- **To do**
Exactly the lines starting at the line containing "For every named" and ending at the line containing "Frontline (AESOP)" are to be written out from the listing below, both included.

- **Supplied data**
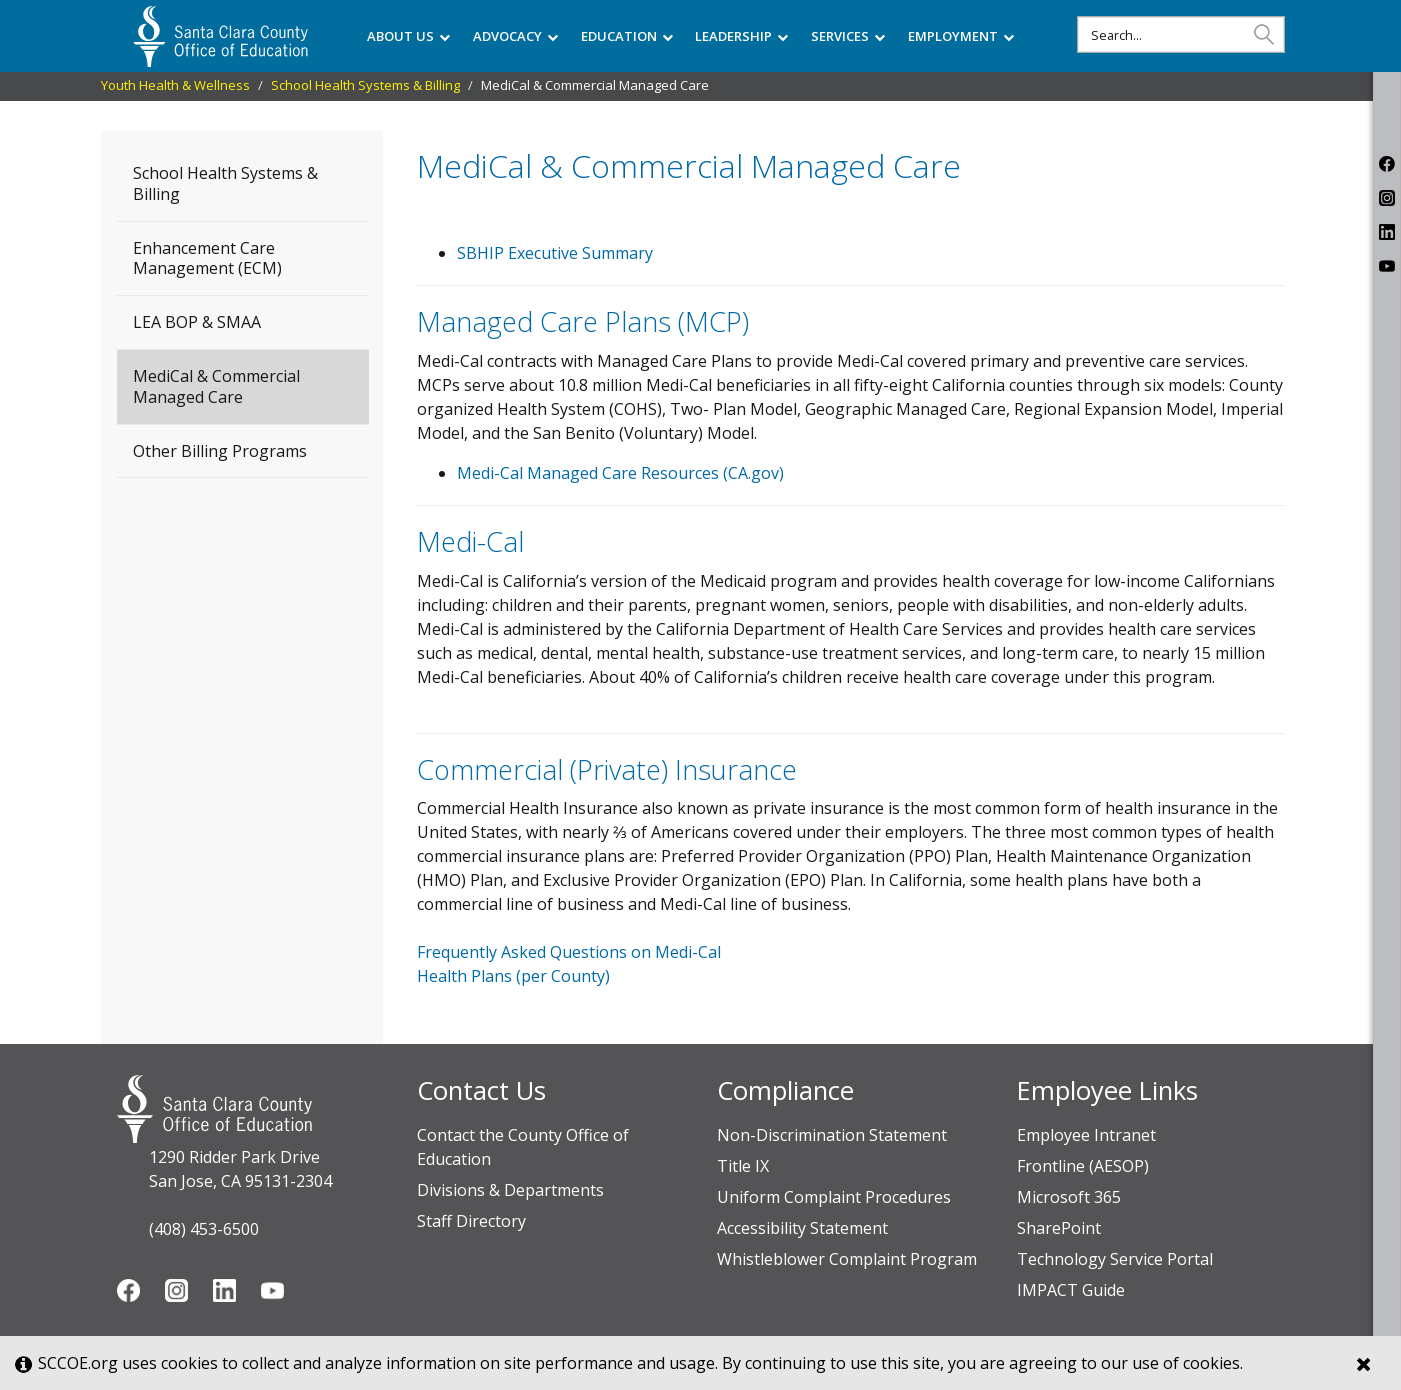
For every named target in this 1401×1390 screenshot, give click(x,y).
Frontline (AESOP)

--

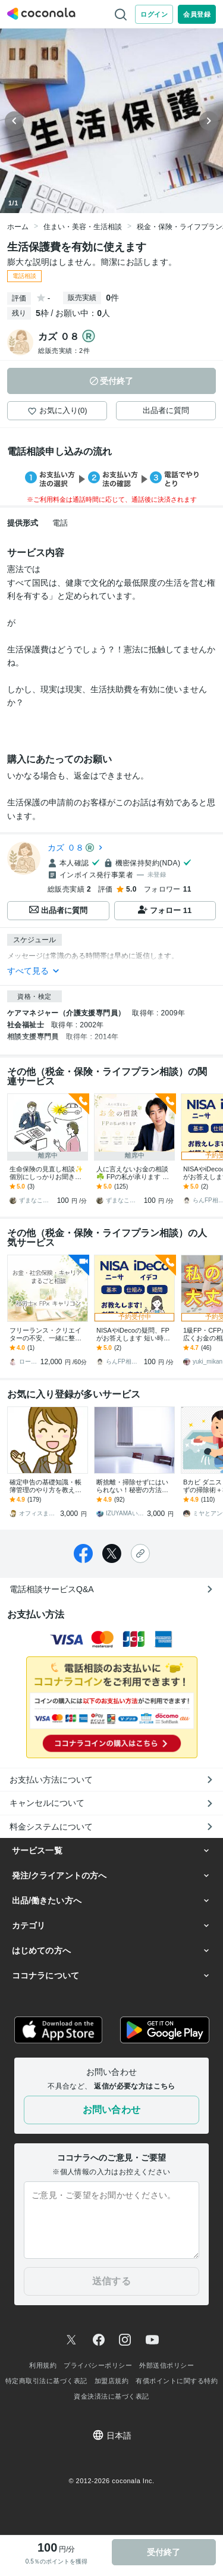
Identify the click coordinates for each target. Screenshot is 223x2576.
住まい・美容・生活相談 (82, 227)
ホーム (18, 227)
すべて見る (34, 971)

---

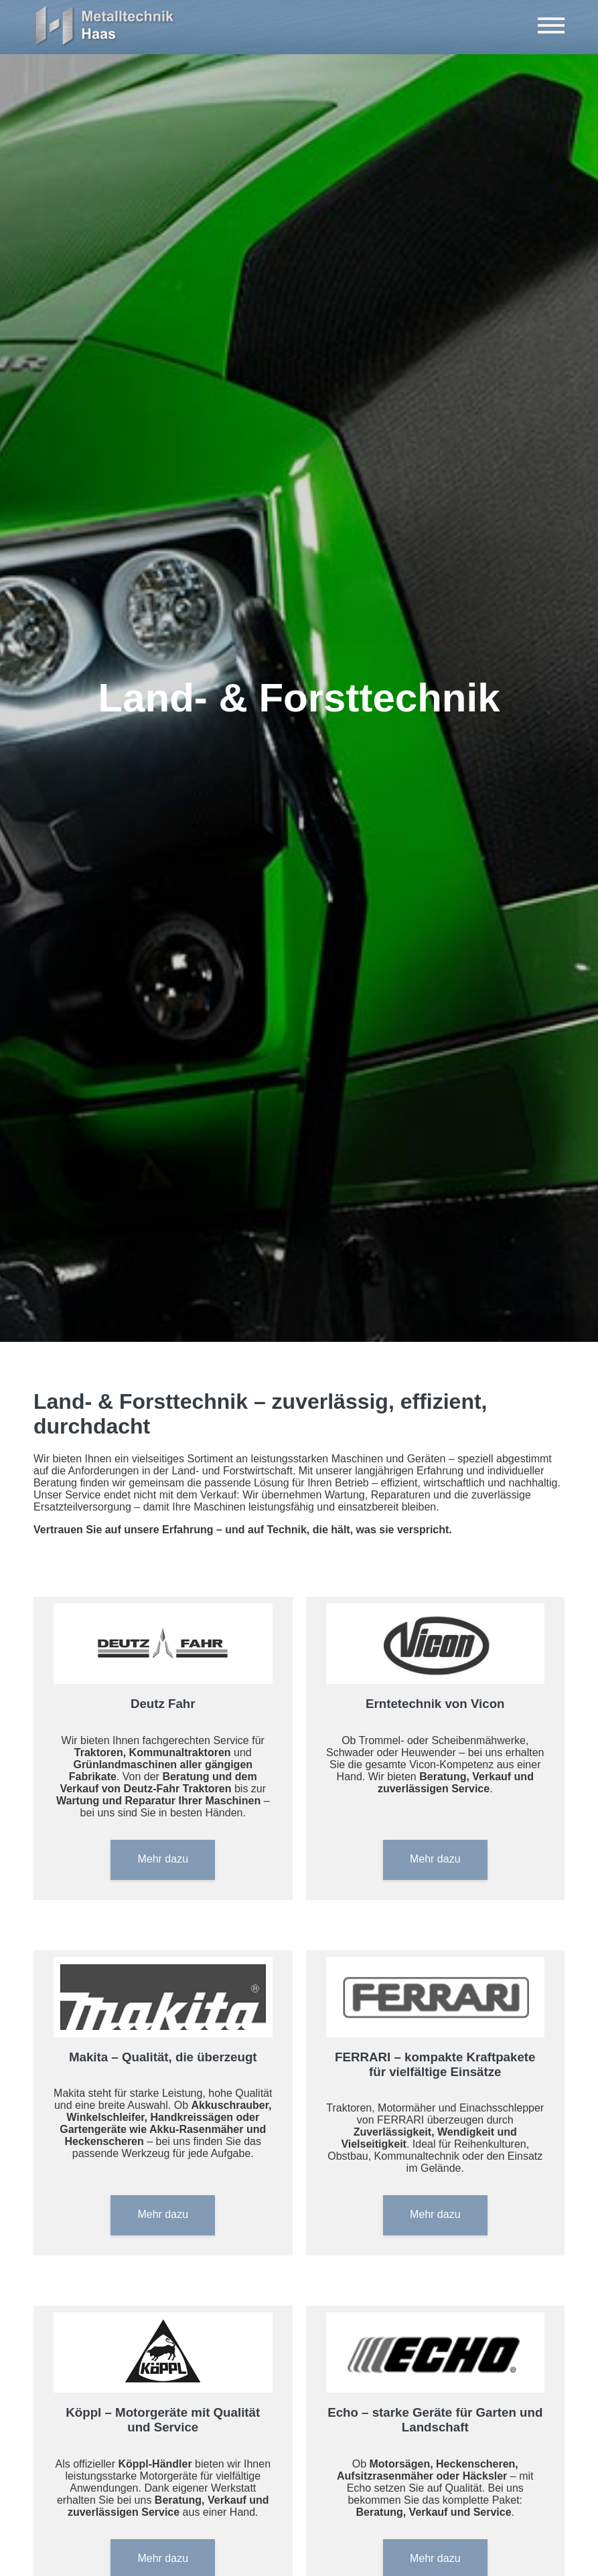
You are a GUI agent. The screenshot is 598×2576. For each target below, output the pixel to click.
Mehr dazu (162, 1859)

- **Completed exercise**
For every named target in this 1401×1390 screenshot, give click(x,y).
Frontline (AESOP)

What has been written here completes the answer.